Minor Stability

My home server has been running steadily for the past 10 days without any issues … is what I’d say if replacing the RAM with ECC modules fixed 100% of the problems I was encountering. The majority of the problems were indeed fixed, but I encountered some new ones now that I didn’t have to worry about services randomly crashing and preventing access to the web UI.

I started noticing startlingly high load averages on the hardware. I’m used to seeing load averages well under the number of logical cores in the system, but was constantly seeing values over 34 for 1, 5, and 15-minute averages, which is not something I’d want to see for a machine with 12 physical/24 logical cores. It didn’t take long after the system booted for these values to show up either. Proxmox’s host-level Summary page showed a pretty steady CPU utilization of 15% with a constant 6-7% IO delay, which correlates with the OS’s iowait metric. This was all a bit unusual.

First port of call was good ol’ htop, which revealed that udisks2 was eating up a lot of CPU. I didn’t install this explicitly and hadn’t seen it on other Proxmox machines before, and after a little digging it turned out that this was normally installed alongside cockpit. This is a package I tend to install on most machines because it looks pretty, but I hadn’t installed it on this host so I had to dig a bit further.

While researching iowait issues I stumbled upon a forum post that said that high iowaits can be a result of issues with the underlying hardware. I hadn’t seen any hardware-related alerts, and the SMART values looked healthy for the SSDs and spinning rust, but the output of zpool status -v revealed that the ZFS pool did indeed have one single, solitary error, and was already performing a scrub operation to clear it. The file containing the error was for an experimental VM that I didn’t need anymore, so I just deleted the VM and restarted the scrub. That cleared the error but didn’t have any effect on the high system load.

It was at that point that I connected a couple dots. I was running several LXC containers for things like Pi-Hole, Squid, Homebridge, Gitea, Ansible, and a Minecraft server, and all of these kept their files on the host’s file system. That is, unlike VMs, LXCs don’t have their own dedicated virtual hard disks carved out as one large VMDK (or QCOW2 or VHDX) file, with all of the smaller files within. So, if an unprivileged container was having trouble accessing files due to a permissions issue between the container and the host, that could also show up as high iowaits. To test this theory I disabled autostart on all containers and rebooted the host. The VMs came up and were happily running, with host system load averages peaking at 4. The Pi-Hole container was the first one I started back up, and it had no observable impact on the load; however, the squid and gitea containers made the hardware extremely unhappy, driving load averages slightly higher than they were before, to over 36.

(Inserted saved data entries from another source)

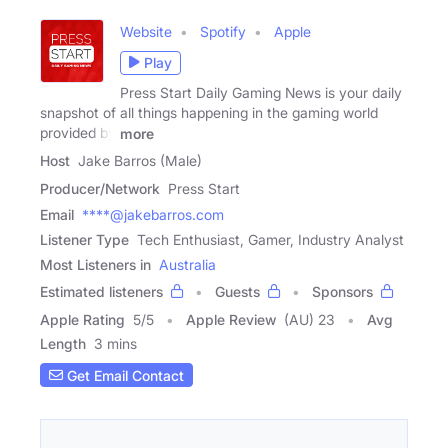
Website
Spotify
Apple
Play
Press Start Daily Gaming News is your daily
snapshot of all things happening in the gaming world
provided by
more
Host
Jake Barros (Male)
Producer/Network
Press Start
Email
****@jakebarros.com
Listener Type
Tech Enthusiast, Gamer, Industry Analyst
Most Listeners in
Australia
Estimated listeners
Guests
Sponsors
Apple Rating
5
/
5
Apple Review
(AU) 23
Avg
Length
3 mins
Get Email Contact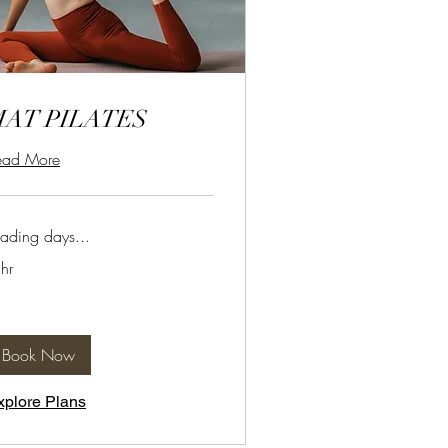
MAT PILATES
ead More
ading days...
hr
Book Now
xplore Plans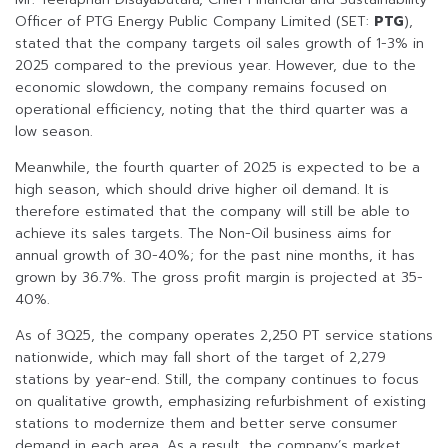
Officer of PTG Energy Public Company Limited (SET:
PTG
),
stated that the company targets oil sales growth of 1-3% in
2025 compared to the previous year. However, due to the
economic slowdown, the company remains focused on
operational efficiency, noting that the third quarter was a
low season.
Meanwhile, the fourth quarter of 2025 is expected to be a
high season, which should drive higher oil demand. It is
therefore estimated that the company will still be able to
achieve its sales targets. The Non-Oil business aims for
annual growth of 30-40%; for the past nine months, it has
grown by 36.7%. The gross profit margin is projected at 35-
40%.
As of 3Q25, the company operates 2,250 PT service stations
nationwide, which may fall short of the target of 2,279
stations by year-end. Still, the company continues to focus
on qualitative growth, emphasizing refurbishment of existing
stations to modernize them and better serve consumer
demand in each area. As a result, the company’s market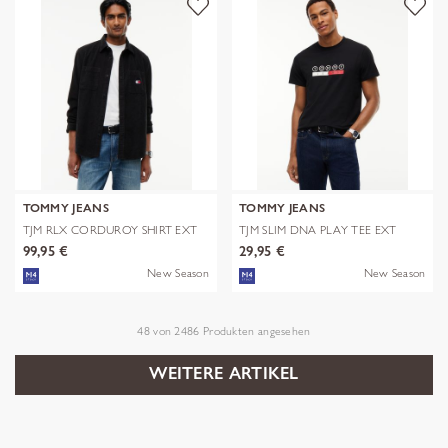
TOMMY JEANS
TOMMY JEANS
TJM RLX CORDUROY SHIRT EXT
TJM SLIM DNA PLAY TEE EXT
99,95 €
29,95 €
New Season
New Season
48
von
2486
Produkten angesehen
WEITERE ARTIKEL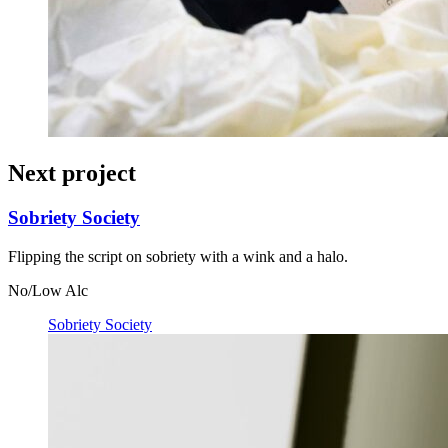
Next project
Sobriety Society
Flipping the script on sobriety with a wink and a halo.
No/Low Alc
Sobriety Society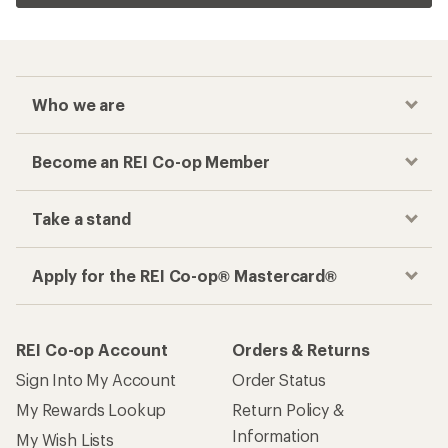
Who we are
Become an REI Co-op Member
Take a stand
Apply for the REI Co-op® Mastercard®
REI Co-op Account
Orders & Returns
Sign Into My Account
Order Status
My Rewards Lookup
Return Policy &
Information
My Wish Lists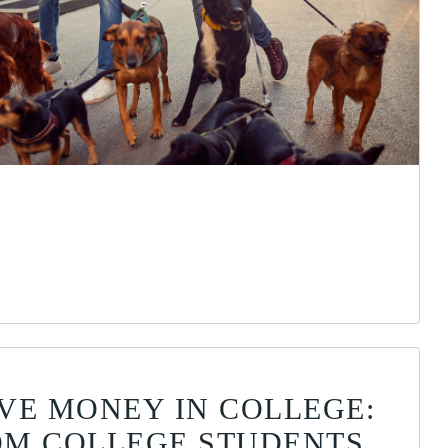
VE MONEY IN COLLEGE:
ROM COLLEGE STUDENTS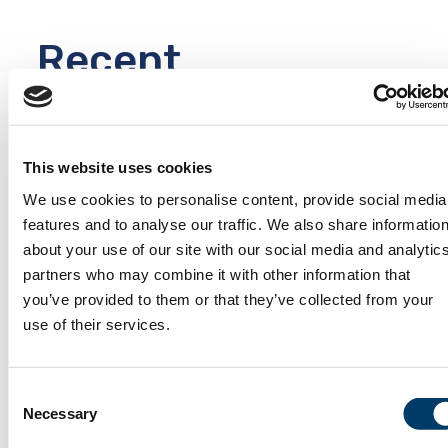
Recent
News
Keep up to date
This website uses cookies
with the
We use cookies to personalise content, provide social media
accomplishments
VIEW ALL
features and to analyse our traffic. We also share informatio
of the CLSA, and
about your use of our site with our social media and analytic
learn about
partners who may combine it with other information that
upcoming
you’ve provided to them or that they’ve collected from your
webinars or
use of their services.
public events.
Consent
Necessary
Selection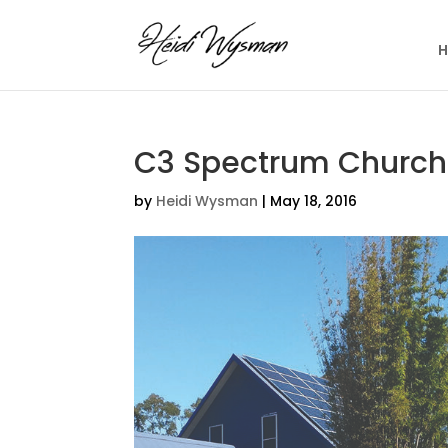
C3 Spectrum Church
by
Heidi Wysman
|
May 18, 2016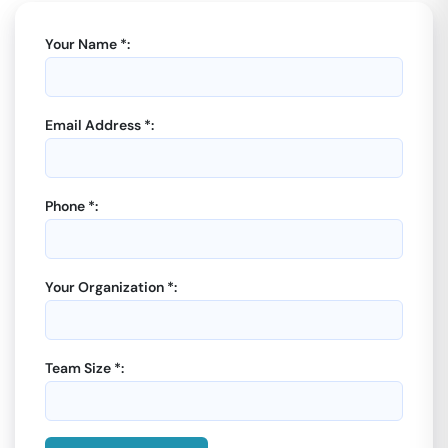
Your Name *:
Email Address *:
Phone *:
Your Organization *:
Team Size *: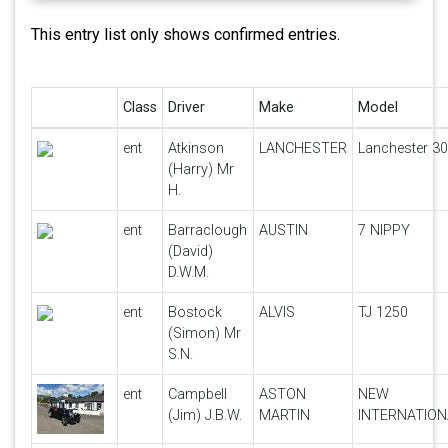
This entry list only shows confirmed entries.
Class
Driver
Make
Model
ent
Atkinson
LANCHESTER
Lanchester 30
(Harry) Mr
H.
ent
Barraclough
AUSTIN
7 NIPPY
(David)
D.W.M.
ent
Bostock
ALVIS
TJ 1250
(Simon) Mr
S.N.
ent
Campbell
ASTON
NEW
(Jim) J.B.W.
MARTIN
INTERNATION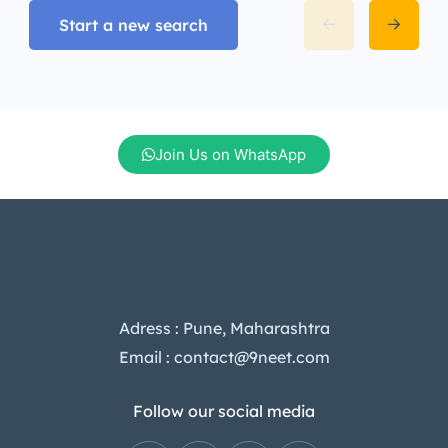
Start a new search
Join Us on WhatsApp
Adress : Pune, Maharashtra
Email : contact@9neet.com
Follow our social media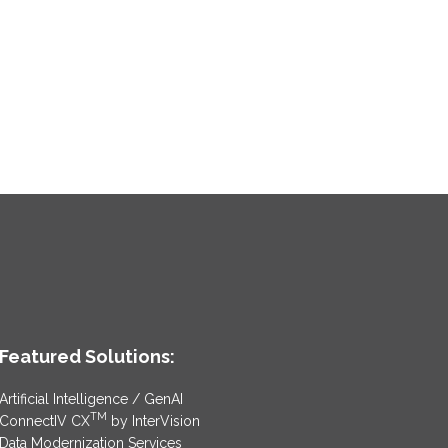
Featured Solutions:
Artificial Intelligence / GenAI
TM
ConnectIV CX
by InterVision
Data Modernization Services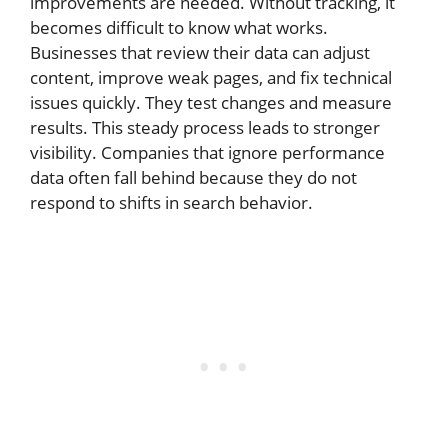
improvements are needed. Without tracking, it
becomes difficult to know what works.
Businesses that review their data can adjust
content, improve weak pages, and fix technical
issues quickly. They test changes and measure
results. This steady process leads to stronger
visibility. Companies that ignore performance
data often fall behind because they do not
respond to shifts in search behavior.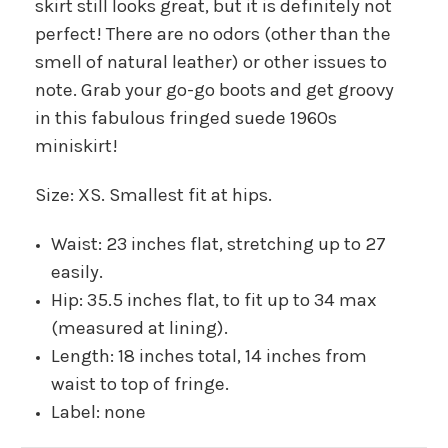
skirt still looks great, but it is definitely not
perfect! There are no odors (other than the
smell of natural leather) or other issues to
note. Grab your go-go boots and get groovy
in this fabulous fringed suede 1960s
miniskirt!
Size: XS. Smallest fit at hips.
Waist: 23 inches flat, stretching up to 27
easily.
Hip: 35.5 inches flat, to fit up to 34 max
(measured at lining).
Length: 18 inches total, 14 inches from
waist to top of fringe.
Label: none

I quickly spun up a Debian VM for squid, copied the config from the container, and … no observable system impact. Built an Ubuntu VM for gitea (one-line installer via snap) and, again, no observable system impact. At that point I figured “well, if the VMs run with this little impact on overall system performance, I’ll just move all of my LXC roles into separate VMs,” and that’s exactly what I did.

That brings us to a new count of 11 VMs and 0 LXC containers:

  1. Pi-Hole
  2. Squid
  3. Plex
  4. VM for Docker
  5. Tailscale endpoint
  6. Desktop Environment Playground VM
  7. Certbot
  8. Homebridge
  9. Gitea
  10. Ansible
  11. Minecraft

…and, with these VMs running for the past 6 hours or so, my load averages are currently sitting at 0.36, 0.27, and 0.35, with iowait values of less than 0.1%.

So, the past week was a bit of a mixed bag when it came to the overall stability of the system, which means it’s time to observe for a bit longer. This also begs the question: if I’m only running VMs on this box, why am I running Proxmox? Could I get away with running Rocky Linux 9 on the bare metal, with the VMs running in a standard KVM install? Or would I get fancy with something like TrueNAS Scale, effectively rendering my small Synology NAS redundant? For now I’ll stick with what I know, but there could be some interesting plans for the future.